NFL owners voted 30-2 to allow the St. Louis Rams to move to Los Angeles for the 2016 season and to give the San Diego Chargers a one-year option to join the Rams in Inglewood.

The Rams’ home will ultimately be on the site of the old Hollywood Park racetrack in Inglewood in what will be the league’s biggest stadium by square feet, a low-slung, glass-roofed football palace with a projected opening in 2019 and a price tag that could approach $3 billion.

“We realized this was our opportunity,” NFL Commissioner Roger Goodell said.

Goodell, while pointing out the Rams are returning to their former home market, also predicted the Inglewood stadium would change “not just NFL stadiums and NFL complexes but sports complexes around the world.”

The historic vote in a fourth-floor conference room at a suburban hotel left open the possibility of the Chargers or Oakland Raiders sharing the Inglewood stadium.

The league will also give the Chargers and the Raiders each $100 million to put toward new stadiums if they stay in their current home markets.
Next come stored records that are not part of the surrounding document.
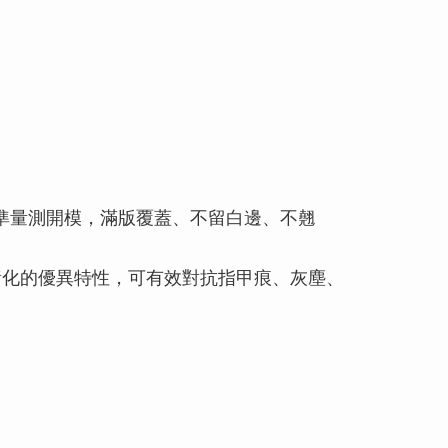
準量測開模，滿版覆蓋、不留白邊、不翹
黃化的優異特性，可有效對抗指甲痕、灰塵、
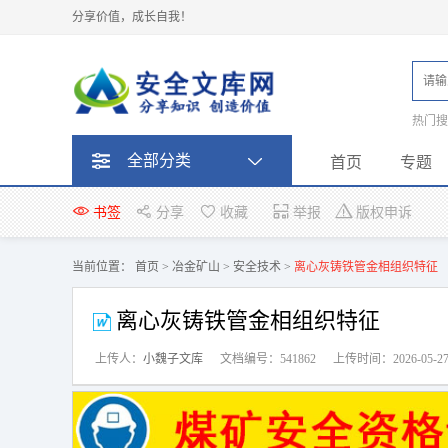
分享价值，成长自我！
热门
题
全部分类
首页
专题
书签
分享
收藏
举报
版权申诉
当前位置：
首页
>
冶金矿山
>
安全技术
>
离心灰铸铁管金相组织特征
离心灰铸铁管金相组织特征
上传人：
小魏子文库
文档编号：541862
上传时间：2026-05-2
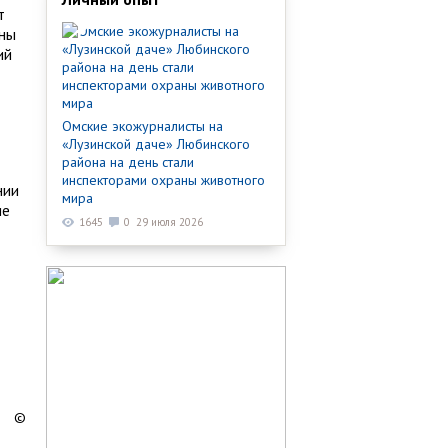
т
ены
ий
Омские экожурналисты на
«Лузинской даче» Любинского
района на день стали
инспекторами охраны животного
нии
мира
ие
1645
0
29 июля 2026
©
No public money will be used to build the Inglewood stadium.

If the Chargers do not exercise their right to move to Inglewood by Jan. 15, 2017, the Raiders will have a one-year option to join the Rams.

Rams owner Stan Kroenke called the decision to leave St. Louis “bittersweet.”

The Times’ Bill Plaschke comes off as less than totally happy about the Rams’ return to L.A.:

The sports landscape around here has changed dramatically in the last two decades, and there are some things you should know.

First, we didn’t ask you to come back. Oh, we may have whined occasionally during Super Bowl weeks, but we didn’t hold giant rallies or send emotional letters or really miss you that much. We play fantasy football, we watch DirecTV, we drive to Las Vegas for a three-team parlay. We’ve had our fill of the NFL without actually having a team.

Live football? We’ve fallen in love all over again with the pro-style programs at USC and UCLA, just check attendance figures.

Sundays? We’ve done just fine watching the Dodgers on Sunday afternoons in the fall and the Lakers on Sunday nights in the winter.

Second, we’re not paying for you to come back. Every place else you’ve gone, the grateful locals have slipped you a few bucks to show up, but not here, not even close, which is probably why it took 21 years for you to return.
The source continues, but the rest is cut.